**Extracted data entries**
—————

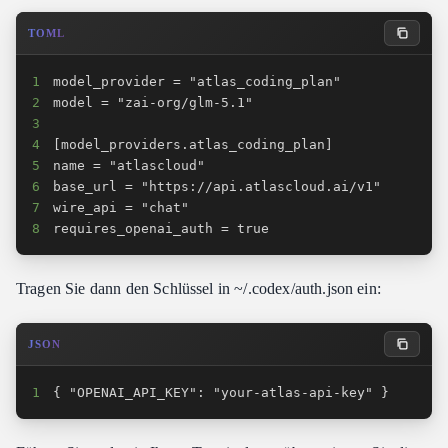
TOML
1
2
3
4
5
6
7
8
requires_openai_auth = true
Tragen Sie dann den Schlüssel in ~/.codex/auth.json ein:
JSON
1
{ "OPENAI_API_KEY": "your-atlas-api-key" }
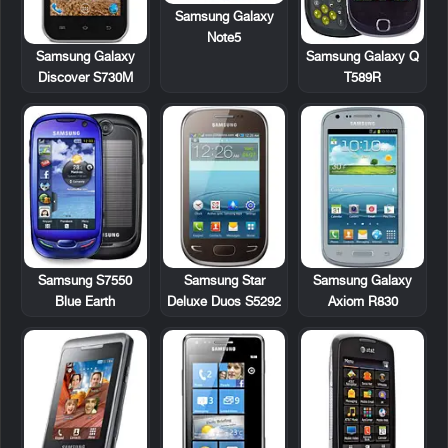
Samsung Galaxy
Note5
Samsung Galaxy
Samsung Galaxy Q
Discover S730M
T589R
Samsung S7550
Samsung Star
Samsung Galaxy
Blue Earth
Deluxe Duos S5292
Axiom R830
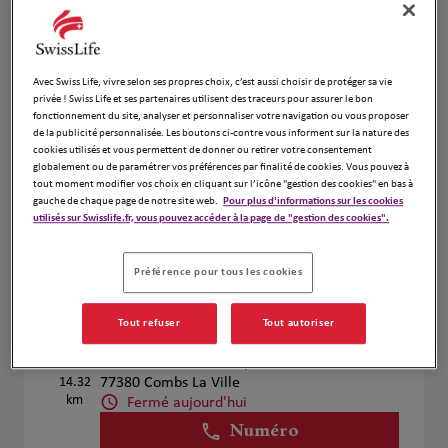
Olivier Genevee
4
Avec Swiss Life, vivre selon ses propres choix, c’est aussi choisir de protéger sa vie
privée ! Swiss Life et ses partenaires utilisent des traceurs pour assurer le bon
30 Cours De La Garonne
fonctionnement du site, analyser et personnaliser votre navigation ou vous proposer
13.02
77700 Serris
de la publicité personnalisée. Les boutons ci-contre vous informent sur la nature des
km
Fermé aujourd'hui
cookies utilisés et vous permettent de donner ou retirer votre consentement
globalement ou de paramétrer vos préférences par finalité de cookies. Vous pouvez à
Numéro
tout moment modifier vos choix en cliquant sur l’icône "gestion des cookies" en bas à
gauche de chaque page de notre site web.
Pour plus d'informations sur les cookies
Voir plus
utilisés sur Swisslife.fr, vous pouvez accéder à la page de "gestion des cookies".
Prendre RDV
Préférence pour tous les cookies
Tout refuser
Tout autoriser
Assurances Laurent Guillet
5
5Bis Avenue De Quincy
14.32
77380 Combs La Ville
km
Fermé aujourd'hui
Numéro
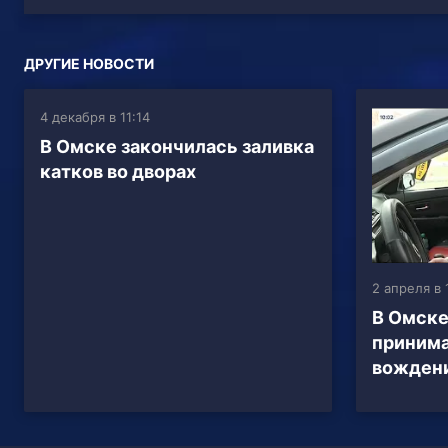
ДРУГИЕ НОВОСТИ
4 декабря в 11:14
В Омске закончилась заливка
катков во дворах
2 апреля в 
В Омске
принима
вождени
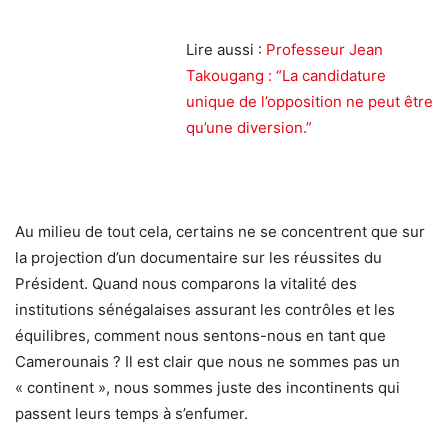
Lire aussi :
Professeur Jean
Takougang : “La candidature
unique de l’opposition ne peut être
qu’une diversion.”
Au milieu de tout cela, certains ne se concentrent que sur
la projection d’un documentaire sur les réussites du
Président. Quand nous comparons la vitalité des
institutions sénégalaises assurant les contrôles et les
équilibres, comment nous sentons-nous en tant que
Camerounais ? Il est clair que nous ne sommes pas un
« continent », nous sommes juste des incontinents qui
passent leurs temps à s’enfumer.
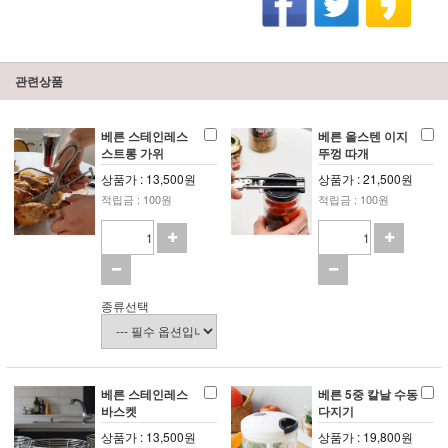
관련상품
베른 스테인레스
베른 올스텐 이지
스트롱 가위
뚜껑 따개
상품가 : 13,500원
상품가 : 21,500원
적립금 : 100원
적립금 : 100원
종류선택
베른 스테인레스
베른 5중 칼날 수동
바스켓
다지기
상품가 : 13,500원
상품가 : 19,800원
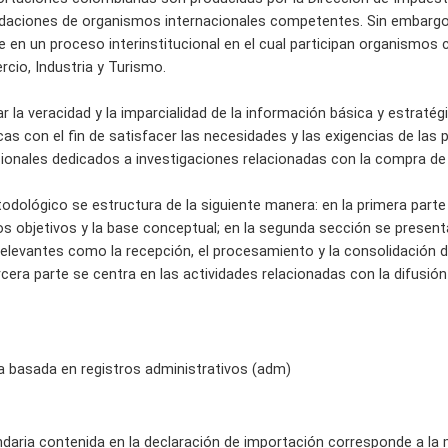
daciones de organismos internacionales competentes. Sin embargo,
 en un proceso interinstitucional en el cual participan organismos 
rcio, Industria y Turismo.
 la veracidad y la imparcialidad de la información básica y estratégi
cas con el fin de satisfacer las necesidades y las exigencias de las
cionales dedicados a investigaciones relacionadas con la compra de 
ológico se estructura de la siguiente manera: en la primera parte s
os objetivos y la base conceptual; en la segunda sección se presen
elevantes como la recepción, el procesamiento y la consolidación 
cera parte se centra en las actividades relacionadas con la difusión 
a basada en registros administrativos (adm)
daria contenida en la declaración de importación corresponde a la m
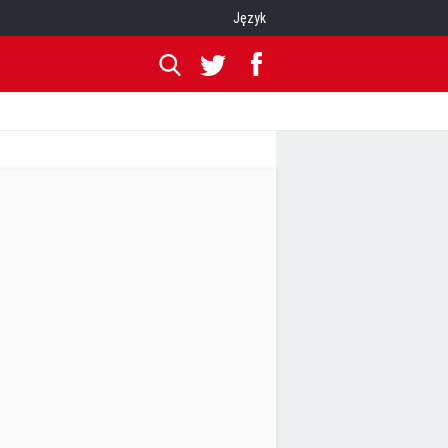
Język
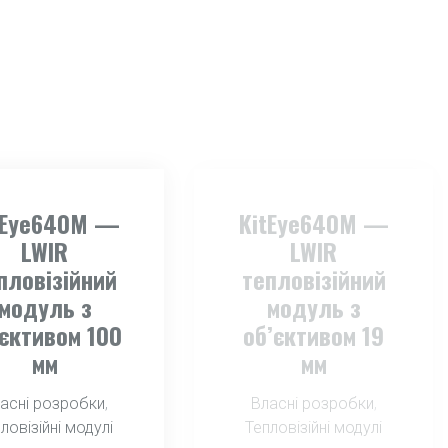
tEye640M —
KitEye640M —
LWIR
LWIR
пловізійний
тепловізійний
модуль з
модуль з
’єктивом 19
об’єктивом 25
мм
мм
асні розробки
,
Власні розробки
,
ловізійні модулі
Тепловізійні модулі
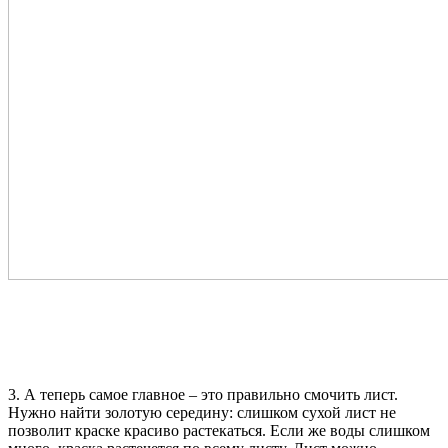
3. А теперь самое главное – это правильно смочить лист.
Нужно найти золотую середину: слишком сухой лист не
позволит краске красиво растекаться. Если же воды слишком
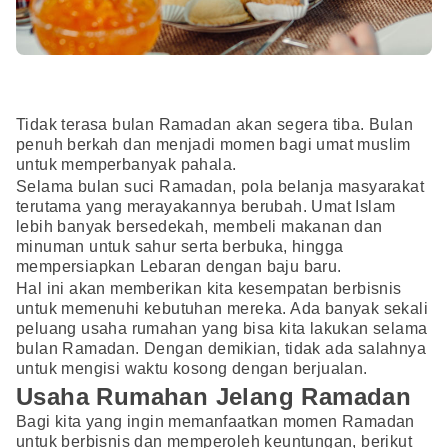
Tidak terasa bulan Ramadan akan segera tiba. Bulan
penuh berkah dan menjadi momen bagi umat muslim
untuk memperbanyak pahala.
Selama bulan suci Ramadan, pola belanja masyarakat
terutama yang merayakannya berubah. Umat Islam
lebih banyak bersedekah, membeli makanan dan
minuman untuk sahur serta berbuka, hingga
mempersiapkan Lebaran dengan baju baru.
Hal ini akan memberikan kita kesempatan berbisnis
untuk memenuhi kebutuhan mereka. Ada banyak sekali
peluang usaha rumahan yang bisa kita lakukan selama
bulan Ramadan. Dengan demikian, tidak ada salahnya
untuk mengisi waktu kosong dengan berjualan.
Usaha Rumahan Jelang Ramadan
Bagi kita yang ingin memanfaatkan momen Ramadan
untuk berbisnis dan memperoleh keuntungan, berikut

—————

**Task to complete**
In the records above, find each line that mentions the string "слишком", then copy it.

**Exercise result**
Нужно найти золотую середину: слишком сухой лист не
позволит краске красиво растекаться. Если же воды слишком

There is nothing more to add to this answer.